- Born: June 1963 (age 63)
- Other names: Popeye Anaconda
- Occupations: Heavy equipment operator Arm wrestler
- Known for: Large hands and arms
- Height: 1.75 m (5 ft 9 in)

= Jeff Dabe =

American arm wrestler (born June 1963)

Jeff Dabe (born June 1963) is an American heavy machine operator and professional arm wrestler, noted for his oversized upper extremities.

== Biography ==
Dabe was born in June 1963. He is noted for his oversized limbs, which he has had since childhood. In 2022, his forearm measured a girth of 20 in and his ring finger of 5 in. His limb size is notably not a consequence of gigantism or elephantiasis.

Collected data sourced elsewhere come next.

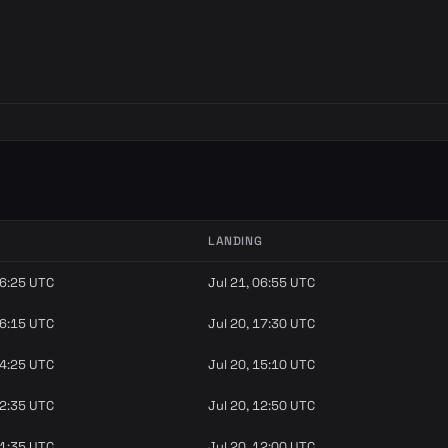
LANDING
06:25 UTC
Jul 21, 06:55 UTC
16:15 UTC
Jul 20, 17:30 UTC
14:25 UTC
Jul 20, 15:10 UTC
12:35 UTC
Jul 20, 12:50 UTC
11:35 UTC
Jul 20, 12:00 UTC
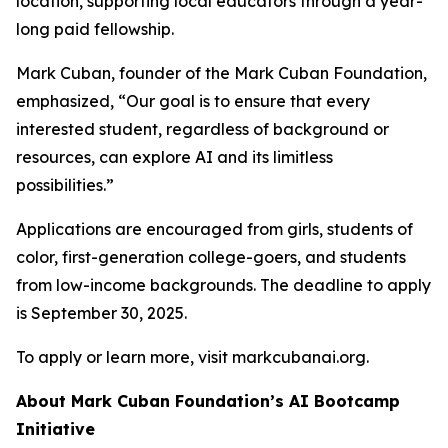
location, supporting local educators through a year-
long paid fellowship.
Mark Cuban, founder of the Mark Cuban Foundation,
emphasized, “Our goal is to ensure that every
interested student, regardless of background or
resources, can explore AI and its limitless
possibilities.”
Applications are encouraged from girls, students of
color, first-generation college-goers, and students
from low-income backgrounds. The deadline to apply
is September 30, 2025.
To apply or learn more, visit markcubanai.org.
About Mark Cuban Foundation’s AI Bootcamp
Initiative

Dabe has been arm wrestling since 1981, and was given the nickname Popeye early in his arm-wrestling endeavors. In 1996, Dabe injured his right elbow in an arm-wrestling match and stopped competing. In 2012, at the age of 48, he returned to the sport, wrestling only with his left arm and becoming the Minnesota state arm wrestling champion.

He is the 2021 International Federation of Arm Wrestling's world champion. Outside of arm wrestling, he works as a heavy equipment operator and runs a hobby farm.

== Personal life ==
Dabe lives in Stacy, Minnesota. Jeff and his wife Gina have three children.